All lines in the records below with the word "tray" must be returned.
━━ DATA FOR THE TASK
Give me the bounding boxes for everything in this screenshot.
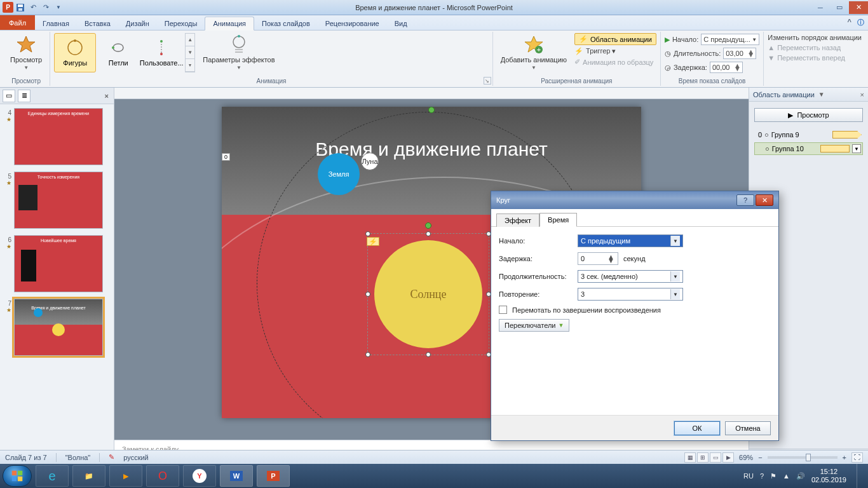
delay-spinner[interactable]: 0 ▲▼ — [578, 252, 618, 265]
rotate-handle[interactable] — [425, 222, 431, 229]
zoom-slider[interactable] — [768, 456, 837, 459]
gallery-item-custom[interactable]: Пользовате... — [140, 33, 182, 72]
tray-clock[interactable]: 15:12 02.05.2019 — [811, 468, 846, 484]
delay-spin[interactable]: 00,00 ▲▼ — [710, 62, 743, 73]
rewind-checkbox[interactable] — [499, 306, 507, 314]
slide-thumbnail[interactable]: Новейшее время — [14, 235, 103, 292]
sorter-view-icon[interactable]: ⊞ — [697, 452, 709, 463]
close-pane-icon[interactable]: × — [860, 91, 864, 98]
slide-thumbnail[interactable]: Единицы измерения времени — [14, 108, 103, 165]
dropdown-icon[interactable]: ▼ — [670, 236, 680, 246]
moon-shape[interactable]: Луна — [361, 152, 379, 170]
resize-handle[interactable] — [365, 352, 370, 357]
redo-icon[interactable]: ↷ — [40, 2, 51, 13]
switches-toggle-button[interactable]: Переключатели ▼ — [499, 319, 569, 332]
item-dropdown-icon[interactable]: ▼ — [852, 144, 861, 153]
tab-animation[interactable]: Анимация — [205, 17, 254, 30]
tray-network-icon[interactable]: ▲ — [783, 472, 790, 480]
reading-view-icon[interactable]: ▭ — [710, 452, 721, 463]
earth-shape[interactable]: Земля — [318, 153, 360, 195]
animation-item[interactable]: 0 ○ Группа 9 — [754, 128, 863, 141]
tab-review[interactable]: Рецензирование — [318, 17, 387, 30]
task-media[interactable]: ▶ — [109, 465, 142, 487]
start-combo[interactable]: С предыдущ... ▼ — [701, 34, 759, 45]
dropdown-icon[interactable]: ▼ — [670, 271, 680, 281]
dropdown-icon[interactable]: ▼ — [670, 289, 680, 299]
resize-handle[interactable] — [365, 292, 370, 297]
gallery-item-loops[interactable]: Петли — [97, 33, 139, 72]
duration-combo[interactable]: 3 сек. (медленно) ▼ — [578, 270, 683, 283]
dialog-close-button[interactable]: ✕ — [756, 194, 773, 206]
horizontal-ruler[interactable] — [114, 88, 749, 99]
pin-icon[interactable]: ▼ — [818, 91, 825, 98]
tab-insert[interactable]: Вставка — [77, 17, 118, 30]
save-icon[interactable] — [15, 2, 26, 13]
tab-slideshow[interactable]: Показ слайдов — [254, 17, 318, 30]
animation-pane-button[interactable]: ⚡ Область анимации — [574, 33, 656, 45]
dialog-titlebar[interactable]: Круг ? ✕ — [491, 191, 778, 209]
animation-tag[interactable]: 0 — [222, 153, 230, 161]
resize-handle[interactable] — [426, 231, 431, 236]
effect-options-button[interactable]: Параметры эффектов ▼ — [199, 33, 278, 72]
task-powerpoint[interactable]: P — [257, 465, 290, 487]
fit-to-window-icon[interactable]: ⛶ — [851, 452, 863, 463]
close-button[interactable]: ✕ — [849, 1, 868, 14]
thumbnails-close-icon[interactable]: × — [102, 92, 111, 100]
preview-button[interactable]: Просмотр ▼ — [6, 33, 46, 72]
repeat-combo[interactable]: 3 ▼ — [578, 288, 683, 301]
timeline-bar[interactable] — [820, 145, 850, 152]
duration-spin[interactable]: 03,00 ▲▼ — [723, 48, 756, 59]
task-word[interactable]: W — [220, 465, 253, 487]
tray-help-icon[interactable]: ? — [760, 472, 764, 480]
tab-effect[interactable]: Эффект — [496, 214, 539, 227]
gallery-item-figures[interactable]: Фигуры — [54, 33, 96, 72]
slide-thumbnail-selected[interactable]: Время и движение планет — [14, 299, 103, 356]
ribbon-minimize-icon[interactable]: ^ — [848, 18, 851, 25]
gallery-down-icon[interactable]: ▼ — [186, 46, 194, 59]
zoom-level[interactable]: 69% — [739, 454, 753, 461]
tab-design[interactable]: Дизайн — [118, 17, 157, 30]
restore-button[interactable]: ▭ — [830, 1, 849, 14]
sun-shape[interactable]: Солнце — [374, 240, 482, 348]
tab-transitions[interactable]: Переходы — [157, 17, 205, 30]
app-icon[interactable]: P — [3, 2, 13, 13]
language-label[interactable]: русский — [123, 454, 148, 461]
tray-flag-icon[interactable]: ⚑ — [770, 472, 776, 480]
help-icon[interactable]: ⓘ — [857, 18, 864, 27]
animation-tag-sun[interactable]: ⚡ — [367, 237, 379, 246]
zoom-in-icon[interactable]: + — [843, 454, 846, 461]
zoom-out-icon[interactable]: − — [758, 454, 762, 461]
add-animation-button[interactable]: + Добавить анимацию ▼ — [497, 33, 571, 72]
tray-volume-icon[interactable]: 🔊 — [796, 472, 805, 480]
gallery-up-icon[interactable]: ▲ — [186, 34, 194, 46]
gallery-scroll[interactable]: ▲ ▼ ▾ — [185, 33, 195, 72]
play-button[interactable]: ▶ Просмотр — [754, 108, 863, 122]
timeline-bar[interactable] — [832, 131, 862, 139]
undo-icon[interactable]: ↶ — [27, 2, 39, 13]
dialog-help-button[interactable]: ? — [736, 194, 754, 206]
normal-view-icon[interactable]: ▦ — [684, 452, 696, 463]
task-explorer[interactable]: 📁 — [72, 465, 105, 487]
tab-home[interactable]: Главная — [35, 17, 77, 30]
group-launcher-icon[interactable]: ↘ — [484, 77, 491, 85]
tab-time[interactable]: Время — [539, 213, 577, 227]
slide-thumbnail[interactable]: Точность измерения — [14, 172, 103, 229]
path-start-handle[interactable] — [428, 107, 435, 113]
tray-lang[interactable]: RU — [743, 472, 754, 480]
slideshow-view-icon[interactable]: ▶ — [722, 452, 734, 463]
thumbnails-list[interactable]: 4★ Единицы измерения времени 5★ Точность… — [0, 104, 114, 464]
ok-button[interactable]: ОК — [674, 421, 720, 435]
gallery-more-icon[interactable]: ▾ — [186, 59, 194, 72]
minimize-button[interactable]: ─ — [811, 1, 830, 14]
cancel-button[interactable]: Отмена — [725, 421, 771, 435]
task-yandex[interactable]: Y — [183, 465, 216, 487]
trigger-button[interactable]: ⚡ Триггер ▾ — [574, 46, 656, 56]
show-desktop-button[interactable] — [857, 464, 863, 488]
start-button[interactable] — [3, 465, 32, 487]
animation-item-selected[interactable]: ○ Группа 10 ▼ — [754, 142, 863, 155]
spellcheck-icon[interactable]: ✎ — [109, 453, 114, 461]
slides-tab[interactable]: ≣ — [18, 90, 31, 102]
start-combo[interactable]: С предыдущим ▼ — [578, 234, 683, 247]
resize-handle[interactable] — [365, 231, 370, 236]
task-ie[interactable]: e — [36, 465, 69, 487]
━━━━
**TASK RESULT**:
tray-clock[interactable]: 15:12 02.05.2019 — [811, 468, 846, 484]
tray-network-icon[interactable]: ▲ — [783, 472, 790, 480]
tray-help-icon[interactable]: ? — [760, 472, 764, 480]
tray-flag-icon[interactable]: ⚑ — [770, 472, 776, 480]
tray-volume-icon[interactable]: 🔊 — [796, 472, 805, 480]
tray-lang[interactable]: RU — [743, 472, 754, 480]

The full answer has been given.